Pedro Walpole SJ
Half a million people marched in the evening light of 6 December along Paseo del Prado in the center of Madrid. A few groups of small children with their parents and teachers had their little placards and enjoyed the excitement. It was apeaceful, celebratory event with cheers and chants but clearly with a challenge. There were something like 4,000 protests around the world on the same day; peaceful yet marginal to the urgent political action needed in addressing the climate emergency at COP25.
The weight of the marchers’ message should not be lost however in the moment of festivity, without any balloons of course.
2011 saw the start of the Spanish Spring, the 15 M movement and what became the Occupy Movement; in itself sparking several other social upheavals in our time. Probably the youth unemployment figures of 40% for Spain have not changed much (even through recognizing the seasonal subsistence work).
It doesn’t take much to connect the disillusionment with government non-action around the world. What was it last year? The Yellow Jackets (or Vests) in Paris protesting increases, putting the cost of an unsustainable economy on the wrong people and now it’s another sector affected these last few days. Haiti has stumbled badly, but there was also Bolivia, Ecuador, Brazil, and Chile, among others. What is the number of failed or failing states at the moment?
Meanwhile in Santiago, Chile, there are parallel events to the COP25 that was to be held there. The march on the 6th in Santiago is little reported on, calling for a response to the long drought affecting so many people and the need for climate action.
This is happening despite the threat of violence where 26 or more people have died in the two months of social unrest. Let history not repeat itself. We need to think deeply in the face of growing unrest both personally and socially and communicate while listening to others in finding a path forward.
When have we in history acted before the crisis befalls us? We need to learn from those times we have diverted collapse.
Rob Johnson, President of the Institute for New Economic Thinking (INET), gives a very valuable reminder at the end of A New Feudalism, a 20-minute video interview with Anand Giridharadas, author of the book Winners Take All: The Elite Charade of Changing the World (Knopf, 2018). Mr Johnson said that in understanding context and resonating with values, we are able to open up structures in our society and know what they mean for us and how they give meaning to (or take from) our lives and gets us beyond the staid models we defend.

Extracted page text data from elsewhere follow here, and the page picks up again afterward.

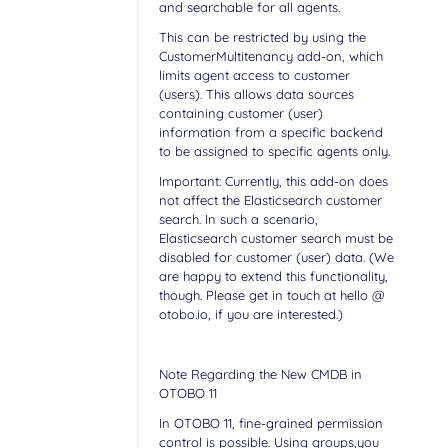
and searchable for all agents.
This can be restricted by using the
CustomerMultitenancy add-on, which
limits agent access to customer
(users). This allows data sources
containing customer (user)
information from a specific backend
to be assigned to specific agents only.
Important: Currently, this add-on does
not affect the Elasticsearch customer
search. In such a scenario,
Elasticsearch customer search must be
disabled for customer (user) data. (We
are happy to extend this functionality,
though. Please get in touch at hello @
otobo.io, if you are interested.)
Note Regarding the New CMDB in
OTOBO 11
In OTOBO 11, fine-grained permission
control is possible. Using groups,you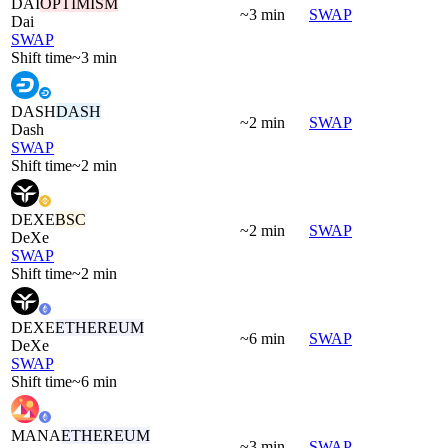
DAI
OPTIMISM
~3 min
SWAP
Dai
SWAP
Shift time
~3 min
DASH
DASH
~2 min
SWAP
Dash
SWAP
Shift time
~2 min
DEXE
BSC
~2 min
SWAP
DeXe
SWAP
Shift time
~2 min
DEXE
ETHEREUM
~6 min
SWAP
DeXe
SWAP
Shift time
~6 min
MANA
ETHEREUM
~3 min
SWAP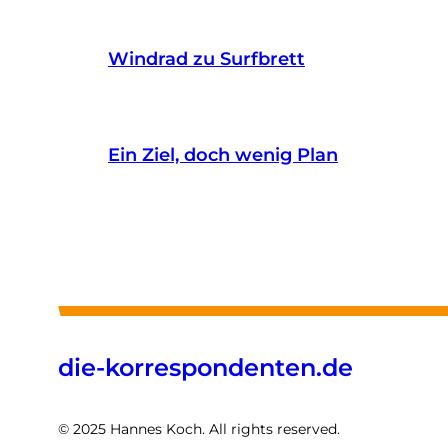
Windrad zu Surfbrett
Ein Ziel, doch wenig Plan
die-korrespondenten.de
© 2025 Hannes Koch. All rights reserved.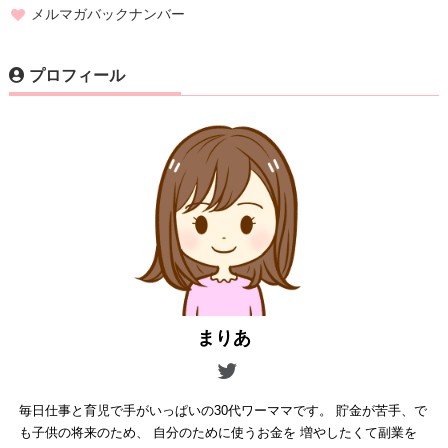
メルマガバックナンバー
プロフィール
まりあ
毎日仕事と育児で手がいっぱいの30代ワーママです。 貯金が苦手、で
も子供の将来のため、 自分のために使うお金を 増やしたくて副業を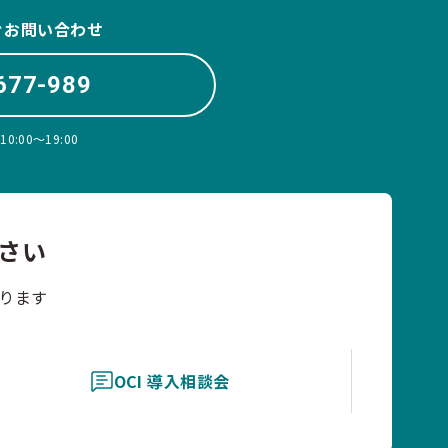
ぐお問い合わせ
677-989
:00〜19:00
さい
ります
OCI 導入相談会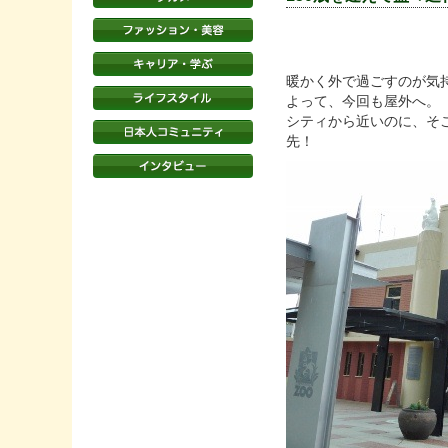
暖かく外で過ごすのが気
よって、今回も屋外へ。
シティから近いのに、そこ
先！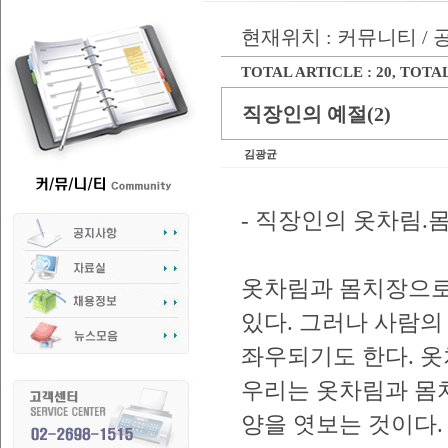
현재위치 : 커뮤니티 /
TOTAL ARTICLE : 20
, TOTAL
직장인의 예절(2)
김광균
- 직장인의 옷차림.몸
옷차림과 몸치장으로
있다. 그러나 사람의
좌우되기도 한다. 
우리는 옷차림과 몸치장
양을 엿보는 것이다.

Mr Giridharadas speaks of this market-world-belief that sucks young people into the wrong story, the narrative of the elite’s ability to change the world. The elite he says steps in but only changes change, not address the needs of the poor. Meanwhile good policies actually exist, of which we have many, and if applied would do the job. There are some challenging examples given that require some listening. Listen, discern and then see who you want to accompany and how in the ways forward.
His recent article in Time magazine, How America’s Elites Lost their Grip, is worth a read to the end. The cracks are clear and 2019 shows an awakening to the widening gap of rich and poor growing over the last 40 years where the now smiling, caring philanthropic elite are still there and are not making the world a better place.
Mr Giridharadas talks of what is acceptable to the populace, refered to as the Overton Window, and how that window on reality shifts from the “genius” of the wealth creators to seeing the wealthy elite as those who need to pay taxes first, before acting like saviors of the world. Capitalism in its present form has to move on, one dollar-one vote, and a feudal oligarchy will not continue unchallenged, he says. Neoliberalism is not going to be the norm and people are thinking out of the box, shifting the perspective of the window and seeing social inequality and climate emergency as two sides of the wrongdoing of the global market. It is occasion for tough hope calling for movement.
The global crisis can easily be referred to as history repeating itself, that being “human nature.” But to do so is merely opting out. We need to learn the bigger lessons across generations, we need to trust and reduce the political polarization this present corporate political strategy is inducing.
The present climate emergency is gathering commitment and people need to use the political process like the global climate change talks (the UN Framework Convention on Climate Change -Conference of Parties or UNFCCC-COP) to seek the changes needed and to open a new vision on our lives and the quality and meaning of life.